What, if anything, have we learned over 20 years trying to implement UN Security Council Resolution 1325 on Women, Peace and Security? This year in particular, as we are celebrating the 20th anniversary of this landmark resolution, we have had the pleasure of a number of rearview mirror reflections on what has worked and what has not worked. One key issue that needs to be highlighted is that although we see progress on the macro and sometimes even meso-level in regards to implementation, we are still often missing the voices from the ground. And yet, we know that women have an important role to play in conflict transformation and peacebuilding at the microlevel and they have developed strategies to push their involvement forward, locally.


A 2019 report on Women, Peace and Security issued by the UN Secretary General highlights commendable efforts to promote women’s participation in conflict transformation and efforts to sustain peace from a range of contexts. Twenty years after the adoption of UN Security Council Resolution 1325 all mandates for UN peacekeeping and political missions that have been open for negotiation contain Women, Peace and Security (WPS) references. Furthermore, issues such as the need for gender-sensitive conflict analyses and the importance of considering women’s role in conflict transformation are highlighted, yet when illustrating progress only macro and meso level results are included. This means that the story shared remains incomplete. When micro-level accounts of strategies developed and obstacles faced in efforts to transform armed conflicts are not sufficiently considered by policy-makers, women’s role in peace and security efforts can never be fully understood.

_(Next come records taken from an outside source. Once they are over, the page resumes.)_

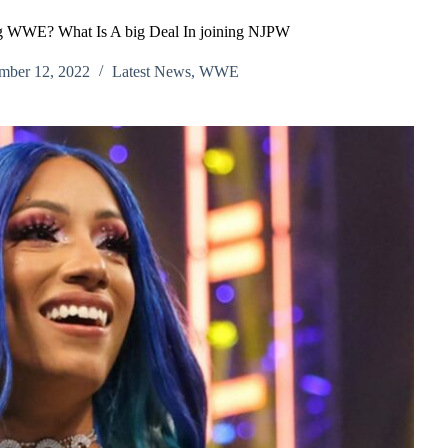
g WWE? What Is A big Deal In joining NJPW
mber 12, 2022
Latest News
,
WWE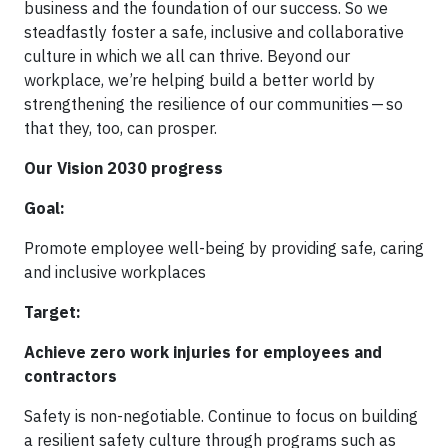
business and the foundation of our success. So we
steadfastly foster a safe, inclusive and collaborative
culture in which we all can thrive. Beyond our
workplace, we’re helping build a better world by
strengthening the resilience of our communities — so
that they, too, can prosper.
Our Vision 2030 progress
Goal:
Promote employee well-being by providing safe, caring
and inclusive workplaces
Target:
Achieve zero work injuries for employees and
contractors
Safety is non-negotiable. Continue to focus on building
a resilient safety culture through programs such as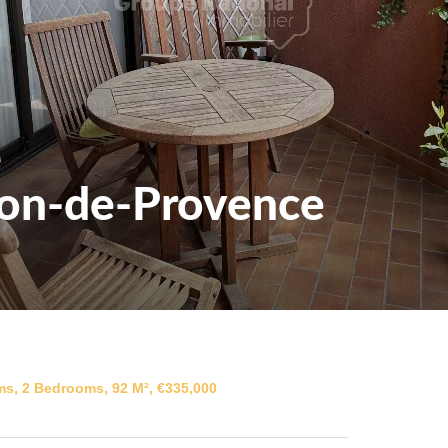
lon-de-Provence
s, 2 Bedrooms, 92 M², €335,000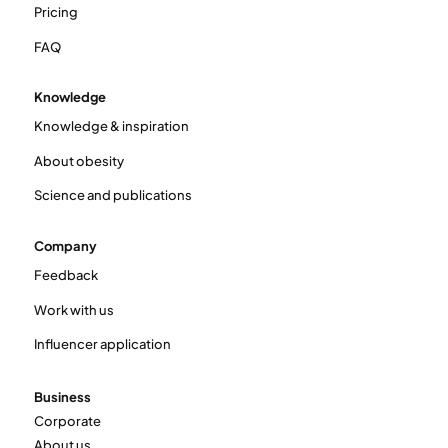
Pricing
FAQ
Knowledge
Knowledge & inspiration
About obesity
Science and publications
Company
Feedback
Work with us
Influencer application
Business
Corporate
About us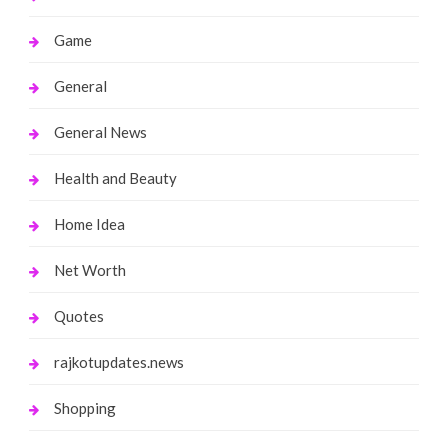
Game
General
General News
Health and Beauty
Home Idea
Net Worth
Quotes
rajkotupdates.news
Shopping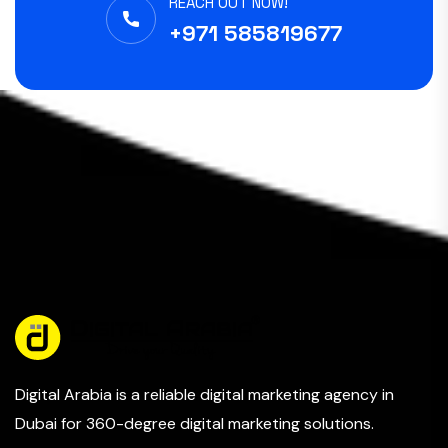
REACH OUT NOW!
+971 585819677
Digital Arabia is a reliable digital marketing agency in
Dubai for 360-degree digital marketing solutions.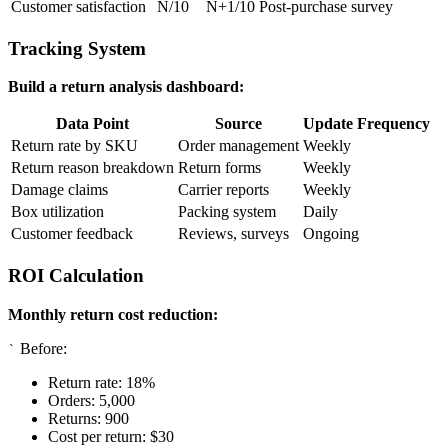
Customer satisfaction
N/10
N+1/10
Post-purchase survey
Tracking System
Build a return analysis dashboard:
Data Point
Source
Update Frequency
Return rate by SKU
Order management
Weekly
Return reason breakdown
Return forms
Weekly
Damage claims
Carrier reports
Weekly
Box utilization
Packing system
Daily
Customer feedback
Reviews, surveys
Ongoing
ROI Calculation
Monthly return cost reduction:
Before:
`
Return rate: 18%
Orders: 5,000
Returns: 900
Cost per return: $30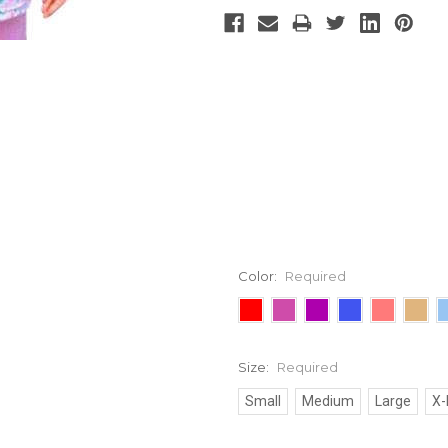
Color:
Required
Size:
Required
Small
Medium
Large
X-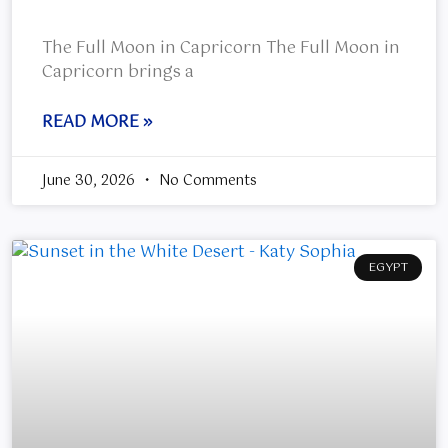
The Full Moon in Capricorn The Full Moon in
Capricorn brings a
READ MORE »
June 30, 2026
No Comments
EGYPT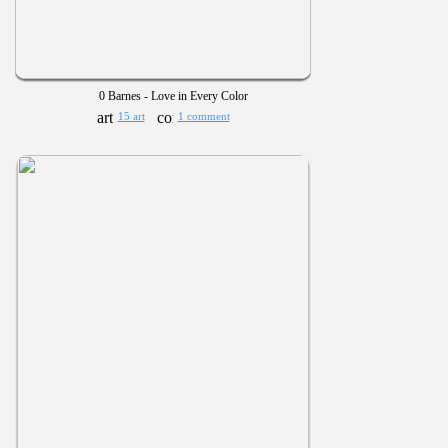
0 Barnes - Love in Every Color
15 art
1 comment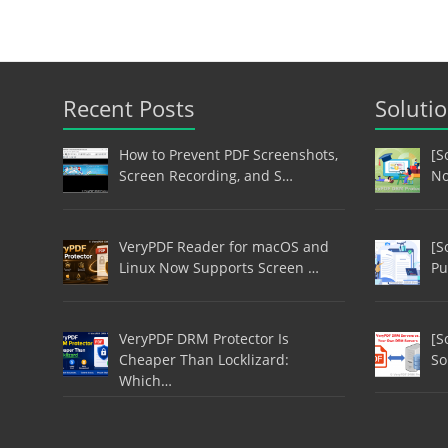
Recent Posts
Soluti
How to Prevent PDF Screenshots,
[S
Screen Recording, and S…
No
VeryPDF Reader for macOS and
[S
Linux Now Supports Screen …
Pu
VeryPDF DRM Protector Is
[S
Cheaper Than Locklizard:
So
Which…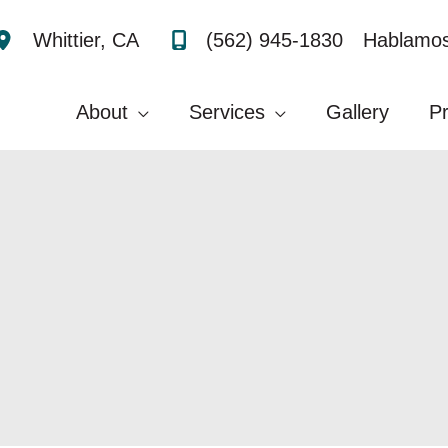
(562) 945-1830
Hablamos
Whittier
,
CA
About
Services
Gallery
P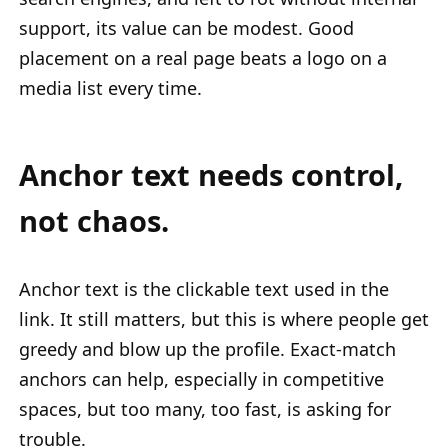
support, its value can be modest. Good
placement on a real page beats a logo on a
media list every time.
Anchor text needs control,
not chaos.
Anchor text is the clickable text used in the
link. It still matters, but this is where people get
greedy and blow up the profile. Exact-match
anchors can help, especially in competitive
spaces, but too many, too fast, is asking for
trouble.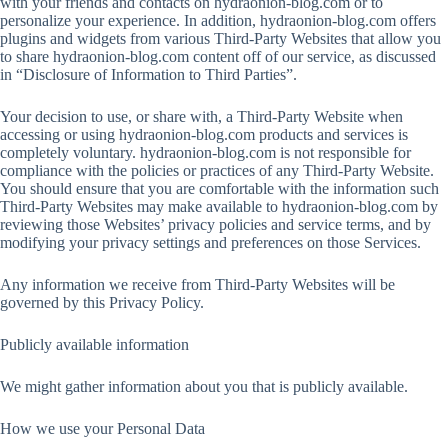
with your friends and contacts on hydraonion-blog.com or to
personalize your experience. In addition, hydraonion-blog.com offers
plugins and widgets from various Third-Party Websites that allow you
to share hydraonion-blog.com content off of our service, as discussed
in “Disclosure of Information to Third Parties”.
Your decision to use, or share with, a Third-Party Website when
accessing or using hydraonion-blog.com products and services is
completely voluntary. hydraonion-blog.com is not responsible for
compliance with the policies or practices of any Third-Party Website.
You should ensure that you are comfortable with the information such
Third-Party Websites may make available to hydraonion-blog.com by
reviewing those Websites’ privacy policies and service terms, and by
modifying your privacy settings and preferences on those Services.
Any information we receive from Third-Party Websites will be
governed by this Privacy Policy.
Publicly available information
We might gather information about you that is publicly available.
How we use your Personal Data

Indeed, women are playing a key role in conflict transformation at the local level, in particular by their presence, by speaking up, and by developing microlevel networks based on their role in the family. As such they can tear down barriers between ethnic groups, and also take an active role in negotiating peace and disarmament with armed groups, either directly or through family members.  One female peacebuilder from South Kivu in the Democratic Republic of Congo once explained that “working with women yields results […] we know that weapons cannot solve the conflict, only dialogue can”. 

Including women in peace processes requires a lot of detailed attention, and concrete efforts need to be taken just to get the women to be present in meetings and workshops. Yet, it is not enough to just add women in local level initiatives to tick the box of “presence”. Whereas having clear benchmarks for representation of women is important, it is not the panacea for capturing progress and developing best practices. What is behind the indicators and numbers can often tell a different story, or miss the real story of women’s involvement. Time and again there are stories of women having been included to represent women of all ages, social status, ethnic belonging or religious affiliations in local level initiatives that have later been sidelined once the negotiations move up in importance and hierarchy.  Or women managed to push for their inclusion at the peace table, but without sustainable results. In order to achieve meaningful participation of women, it is crucial to look at how they can contribute and what strategies they develop to achieve their goals. Women represented in the Congolese delegation at the Sun City peace conference in 2002 acknowledged that even though they played an important and visible role in Sun City, not only were they immediately sidelined when they came home, but also their own cohesiveness and solidarity disappeared. They had managed to be part of negotiating an end to the Second Congo War, but failed to find their own role in the everyday peace that was being built.

Women’s everyday involvement in conflict transformation is not easily measured but international actors, policymakers, politicians and donors need to start paying attention to their expertise. These are stories that merit being told because they highlight important strategic choices made by women in order to promote peace and development locally, and it also tells a story of women who refuse to be sidelined in their own communities. And it is important that the international community stops sidelining them as well.